Talking point: Why men don't talkby
Colin Penning 

The British Library, in partnership with the BBC, is engaged in an ambitious long-term project to record ordinary people in intimate conversations. The Listening Project invites two people to talk about meaningful personal matters they may never have properly discussed before. Excerpts from the conversations are broadcast regularly on BBC radio. 

In October 2012 a 15-minute compilation was given over entirely to conversations between pairs of men. It was introduced by the presenter with the words: ‘I don’t think you can hear any reticence, emotional handicaps or crippling inability to communicate caused solely by chromosome formation.’

The message was clear: the listener could expect to hear emotional openness and honesty. The underlying implication was equally clear: this will be unusual.

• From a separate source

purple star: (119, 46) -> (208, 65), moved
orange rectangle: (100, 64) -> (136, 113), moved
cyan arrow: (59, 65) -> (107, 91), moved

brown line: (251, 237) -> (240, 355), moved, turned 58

Of course, this remark was made light-heartedly. But the fact that it was made at all tells us plainly what many people think about men’s emotional literacy and ability to articulate their feelings. The question then is, do these assumptions about men reflect a stereotype or a reality? This was the question that Relate and the Men’s Health Forum set out to explore in their new report Try to See it My Way. 

We know that men are more reluctant than women to seek support and advice when relationships run into difficulties. Far fewer men use telephone advice and helpline services. We also know that men are less likely to access counselling services generally. Men make up just 36 per cent of referrals to the Improving Access to Psychological Therapies (IAPT) programme. They are also under-represented in relationship support services: just 44 per cent of Relate’s clients are men. 

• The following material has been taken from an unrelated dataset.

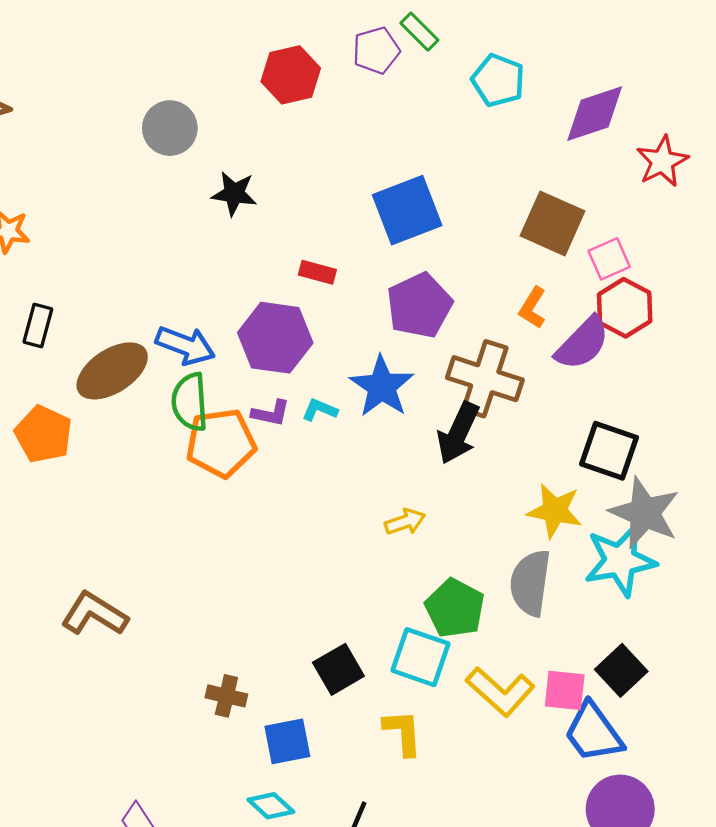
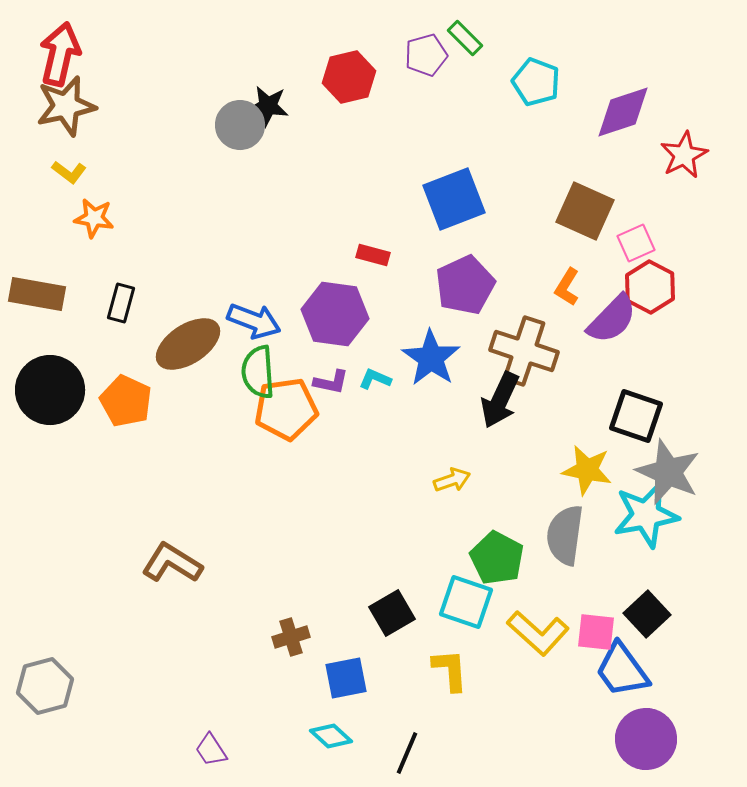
black star: (234, 193) -> (268, 106), moved
brown cross: (226, 696) -> (291, 637), turned -30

So why can’t (or won’t) men seek help for emotional problems? The first and most obvious answer is that men are socialised not to admit to vulnerability, which is a prerequisite of securing help. The second is that maybe we aren’t offering the kind of support that men can relate to and that they find helpful. 

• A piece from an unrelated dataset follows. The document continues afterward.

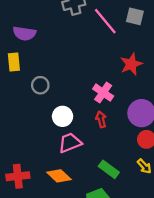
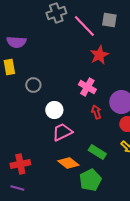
red star: (131, 64) -> (99, 55), moved
red arrow: (101, 119) -> (96, 112), moved
orange diamond: (59, 176) -> (68, 163), moved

The report suggests work is a key factor. Men’s tendency to work longer hours can cause relationship problems and conflicts around the life–work balance; financial difficulties can increase pressure on the man, who is often still the primary breadwinner in the family.

One of the key findings of the report is that men and women have very different approaches to communication. Insights generated by two focus groups of Relate counsellors found that men have a tendency to want to ‘solve problems’ while women want to discuss change and understand why things have happened. So men are coming to counselling with unrealistic expectations. 

But the Relate counsellors told us that men may have become more open to the idea of relationship counselling in recent years. And they told us there may be things we can do to reach out to and engage men in taking better care of their own emotional health. 

Our report makes a series of recommendations. Some are to national Government around raising men’s awareness of the importance of emotional health and making personal, social and health education a statutory requirement in schools. 

But the Department of Health and counselling providers need to be thinking of ways to encourage men to seek help for emotional and relationship issues, whether through the IAPT programme or from voluntary sector or independent providers. 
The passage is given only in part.